Brent and I were at Foxton Beach this morning – it was a good decision to cancel the Farewell to the Birds event since 12 Red Knot and 45 Barwits were all that was left of the arctic waders. The 2 Little Terns were still present.

As there was a decent strong westerly blowing we decided to have a look at the sea – plenty of fluttering shearwaters, mostly a fair way out, and a handful of gannets were all that was apparent until we both, independently, picked up something much closer in (about 200m). I was using my scope and Brent his binoculars. A few expletives were followed by “it’s got all dark underwings and a white body – like a Tahiti petrel” as the bird made it’s way north up the beach. We were left pretty stunned for a while and had a look through the NZ Field Guide, realising that Tahiti, Phoenix and just possibly Taiko, were the only possible contenders…..

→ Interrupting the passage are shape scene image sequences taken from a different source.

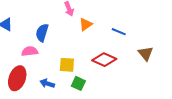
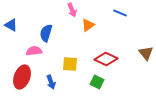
blue line: (119, 32) -> (120, 13), moved
blue arrow: (47, 83) -> (51, 82), turned -128
green square: (78, 83) -> (97, 82), moved

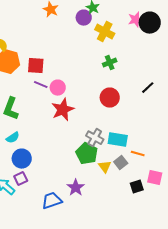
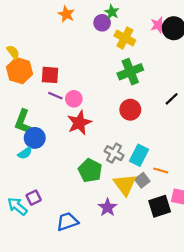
green cross: (110, 63) -> (130, 72), size x1.6
cyan rectangle: (118, 140) -> (139, 155), turned -72
green pentagon: (87, 154) -> (90, 170), moved
blue circle: (22, 159) -> (35, 138), moved
yellow triangle: (105, 167) -> (125, 185), size x1.6
black square: (137, 187) -> (160, 206), size x1.5
purple star: (76, 188) -> (108, 207), moved

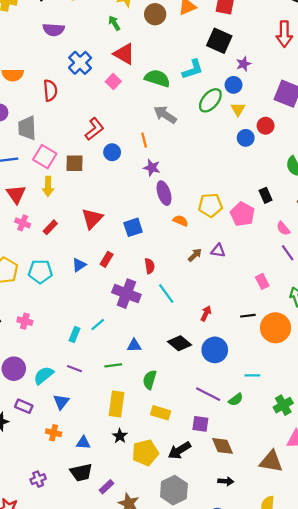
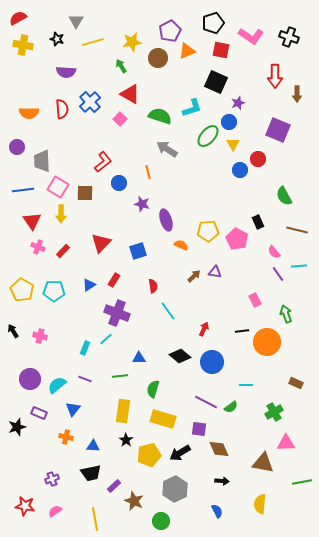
red semicircle: (50, 90) -> (62, 109), moved
purple star: (152, 168) -> (142, 204), moved
purple cross: (126, 294) -> (117, 313), moved
yellow rectangle: (161, 413) -> (163, 419), size x1.4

After about 20 minutes Brent (who had by now got his scope out) yelled “It’s coming back!!” and sure enough the bird was moving south at about the same range as before. Our view of the bird was interrupted by another dark winged, light bodied petrel passing through the scope view, but going the other way. This second bird was slightly smaller, with a square-ended tail and an underwing pattern recalling a miniature Black-browed Albatross – i.e. dark leading and trailing edges and a whitish central stripe, the white underparts seemed to extend right up to the chin, and our impression was that the white was not as pure as the first bird (which was a bright white colour). The bird’s upperparts were entirely dark brown. We have absolutely no idea what this bird was, and have spent most of the afternoon looking through all the relevant literature to no avail – so if anyone has any bright ideas, we would love to hear from you.

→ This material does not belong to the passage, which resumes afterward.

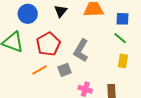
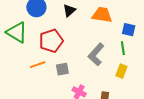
green line: (120, 38) -> (123, 48), turned 32
gray L-shape: (81, 50) -> (96, 54), moved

As for the first bird, we have concluded that it had to be a Phoenix petrel – it lacked the long neck and pointed, spiked tail of a Tahiti, and it’s flight was all wrong with much twisting and turning – nothing like the “languid” flight of Tahiti. The underwings were completely dark, with no contrast whatever. Taiko is of course hugely unlikely, but is also a much bigger, bulkier bird than our one.


Following this sighting a rare birds report was sent to the OSNZ Rare Birds Committee but was rejected.